**THE TASK**
Quote the whole listing word for word, please.

··········

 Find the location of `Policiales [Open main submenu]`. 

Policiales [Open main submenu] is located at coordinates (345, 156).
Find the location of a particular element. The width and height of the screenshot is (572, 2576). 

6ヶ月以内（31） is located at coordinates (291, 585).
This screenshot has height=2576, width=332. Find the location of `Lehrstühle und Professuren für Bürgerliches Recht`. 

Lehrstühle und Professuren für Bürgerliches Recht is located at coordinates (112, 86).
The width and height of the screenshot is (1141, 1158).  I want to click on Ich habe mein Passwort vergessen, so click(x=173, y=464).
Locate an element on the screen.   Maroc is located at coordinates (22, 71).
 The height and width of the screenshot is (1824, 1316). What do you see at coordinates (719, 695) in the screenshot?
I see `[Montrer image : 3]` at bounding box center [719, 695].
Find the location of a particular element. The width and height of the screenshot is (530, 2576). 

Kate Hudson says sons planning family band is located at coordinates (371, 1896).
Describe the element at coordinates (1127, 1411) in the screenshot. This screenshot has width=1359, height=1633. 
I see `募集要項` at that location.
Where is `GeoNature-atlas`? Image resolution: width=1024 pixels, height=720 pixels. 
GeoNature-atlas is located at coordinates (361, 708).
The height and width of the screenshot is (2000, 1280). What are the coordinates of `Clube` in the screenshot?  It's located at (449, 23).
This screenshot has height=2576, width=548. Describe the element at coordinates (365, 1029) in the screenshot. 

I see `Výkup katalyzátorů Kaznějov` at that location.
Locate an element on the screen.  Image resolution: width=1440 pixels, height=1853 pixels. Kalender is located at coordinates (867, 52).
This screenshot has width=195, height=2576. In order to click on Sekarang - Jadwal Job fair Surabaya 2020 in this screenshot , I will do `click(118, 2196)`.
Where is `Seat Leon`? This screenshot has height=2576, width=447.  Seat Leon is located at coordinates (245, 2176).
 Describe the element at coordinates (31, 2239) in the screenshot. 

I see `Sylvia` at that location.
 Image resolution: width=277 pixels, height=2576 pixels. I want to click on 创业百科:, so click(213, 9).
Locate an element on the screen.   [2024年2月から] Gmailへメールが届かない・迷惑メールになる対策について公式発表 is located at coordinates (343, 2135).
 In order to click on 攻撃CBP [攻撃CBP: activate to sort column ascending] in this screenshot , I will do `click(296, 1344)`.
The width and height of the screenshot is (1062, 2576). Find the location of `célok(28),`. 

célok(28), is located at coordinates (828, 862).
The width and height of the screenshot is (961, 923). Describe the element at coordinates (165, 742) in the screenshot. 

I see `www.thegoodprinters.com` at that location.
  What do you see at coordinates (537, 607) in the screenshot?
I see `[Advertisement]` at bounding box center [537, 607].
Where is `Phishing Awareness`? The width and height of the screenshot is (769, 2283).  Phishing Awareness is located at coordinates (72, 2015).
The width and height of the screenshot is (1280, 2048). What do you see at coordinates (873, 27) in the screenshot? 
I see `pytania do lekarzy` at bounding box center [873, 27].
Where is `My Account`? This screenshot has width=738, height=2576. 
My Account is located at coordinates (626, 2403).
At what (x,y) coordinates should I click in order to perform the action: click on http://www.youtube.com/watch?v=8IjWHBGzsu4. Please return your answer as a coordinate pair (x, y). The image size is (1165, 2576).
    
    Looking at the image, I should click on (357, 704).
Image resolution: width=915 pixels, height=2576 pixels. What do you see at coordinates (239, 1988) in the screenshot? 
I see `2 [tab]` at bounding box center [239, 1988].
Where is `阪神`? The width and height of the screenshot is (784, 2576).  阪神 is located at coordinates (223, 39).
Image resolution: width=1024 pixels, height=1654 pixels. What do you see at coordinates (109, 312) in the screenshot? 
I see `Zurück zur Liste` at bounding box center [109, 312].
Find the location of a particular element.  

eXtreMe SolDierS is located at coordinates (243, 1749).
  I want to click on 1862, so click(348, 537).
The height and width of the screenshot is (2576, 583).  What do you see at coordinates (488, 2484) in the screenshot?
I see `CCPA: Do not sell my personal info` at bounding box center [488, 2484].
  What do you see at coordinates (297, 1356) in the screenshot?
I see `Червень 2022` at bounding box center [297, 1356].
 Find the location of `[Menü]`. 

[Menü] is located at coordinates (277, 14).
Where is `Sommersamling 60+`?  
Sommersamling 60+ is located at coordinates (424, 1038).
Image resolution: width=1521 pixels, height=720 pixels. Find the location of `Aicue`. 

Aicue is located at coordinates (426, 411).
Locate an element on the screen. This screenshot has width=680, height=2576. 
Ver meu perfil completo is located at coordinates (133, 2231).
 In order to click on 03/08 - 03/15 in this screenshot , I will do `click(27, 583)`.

··········

**TASK OUTPUT**
 Find the location of `Policiales [Open main submenu]`. 

Policiales [Open main submenu] is located at coordinates (345, 156).
Find the location of a particular element. The width and height of the screenshot is (572, 2576). 

6ヶ月以内（31） is located at coordinates (291, 585).
This screenshot has height=2576, width=332. Find the location of `Lehrstühle und Professuren für Bürgerliches Recht`. 

Lehrstühle und Professuren für Bürgerliches Recht is located at coordinates (112, 86).
The width and height of the screenshot is (1141, 1158).  I want to click on Ich habe mein Passwort vergessen, so click(x=173, y=464).
Locate an element on the screen.   Maroc is located at coordinates (22, 71).
 The height and width of the screenshot is (1824, 1316). What do you see at coordinates (719, 695) in the screenshot?
I see `[Montrer image : 3]` at bounding box center [719, 695].
Find the location of a particular element. The width and height of the screenshot is (530, 2576). 

Kate Hudson says sons planning family band is located at coordinates (371, 1896).
Describe the element at coordinates (1127, 1411) in the screenshot. This screenshot has width=1359, height=1633. 
I see `募集要項` at that location.
Where is `GeoNature-atlas`? Image resolution: width=1024 pixels, height=720 pixels. 
GeoNature-atlas is located at coordinates (361, 708).
The height and width of the screenshot is (2000, 1280). What are the coordinates of `Clube` in the screenshot?  It's located at (449, 23).
This screenshot has height=2576, width=548. Describe the element at coordinates (365, 1029) in the screenshot. 

I see `Výkup katalyzátorů Kaznějov` at that location.
Locate an element on the screen.  Image resolution: width=1440 pixels, height=1853 pixels. Kalender is located at coordinates (867, 52).
This screenshot has width=195, height=2576. In order to click on Sekarang - Jadwal Job fair Surabaya 2020 in this screenshot , I will do `click(118, 2196)`.
Where is `Seat Leon`? This screenshot has height=2576, width=447.  Seat Leon is located at coordinates (245, 2176).
 Describe the element at coordinates (31, 2239) in the screenshot. 

I see `Sylvia` at that location.
 Image resolution: width=277 pixels, height=2576 pixels. I want to click on 创业百科:, so click(213, 9).
Locate an element on the screen.   [2024年2月から] Gmailへメールが届かない・迷惑メールになる対策について公式発表 is located at coordinates (343, 2135).
 In order to click on 攻撃CBP [攻撃CBP: activate to sort column ascending] in this screenshot , I will do `click(296, 1344)`.
The width and height of the screenshot is (1062, 2576). Find the location of `célok(28),`. 

célok(28), is located at coordinates (828, 862).
The width and height of the screenshot is (961, 923). Describe the element at coordinates (165, 742) in the screenshot. 

I see `www.thegoodprinters.com` at that location.
  What do you see at coordinates (537, 607) in the screenshot?
I see `[Advertisement]` at bounding box center [537, 607].
Where is `Phishing Awareness`? The width and height of the screenshot is (769, 2283).  Phishing Awareness is located at coordinates (72, 2015).
The width and height of the screenshot is (1280, 2048). What do you see at coordinates (873, 27) in the screenshot? 
I see `pytania do lekarzy` at bounding box center [873, 27].
Where is `My Account`? This screenshot has width=738, height=2576. 
My Account is located at coordinates (626, 2403).
At what (x,y) coordinates should I click in order to perform the action: click on http://www.youtube.com/watch?v=8IjWHBGzsu4. Please return your answer as a coordinate pair (x, y). The image size is (1165, 2576).
    
    Looking at the image, I should click on (357, 704).
Image resolution: width=915 pixels, height=2576 pixels. What do you see at coordinates (239, 1988) in the screenshot? 
I see `2 [tab]` at bounding box center [239, 1988].
Where is `阪神`? The width and height of the screenshot is (784, 2576).  阪神 is located at coordinates (223, 39).
Image resolution: width=1024 pixels, height=1654 pixels. What do you see at coordinates (109, 312) in the screenshot? 
I see `Zurück zur Liste` at bounding box center [109, 312].
Find the location of a particular element.  

eXtreMe SolDierS is located at coordinates (243, 1749).
  I want to click on 1862, so click(348, 537).
The height and width of the screenshot is (2576, 583).  What do you see at coordinates (488, 2484) in the screenshot?
I see `CCPA: Do not sell my personal info` at bounding box center [488, 2484].
  What do you see at coordinates (297, 1356) in the screenshot?
I see `Червень 2022` at bounding box center [297, 1356].
 Find the location of `[Menü]`. 

[Menü] is located at coordinates (277, 14).
Where is `Sommersamling 60+`?  
Sommersamling 60+ is located at coordinates (424, 1038).
Image resolution: width=1521 pixels, height=720 pixels. Find the location of `Aicue`. 

Aicue is located at coordinates (426, 411).
Locate an element on the screen. This screenshot has width=680, height=2576. 
Ver meu perfil completo is located at coordinates (133, 2231).
 In order to click on 03/08 - 03/15 in this screenshot , I will do `click(27, 583)`.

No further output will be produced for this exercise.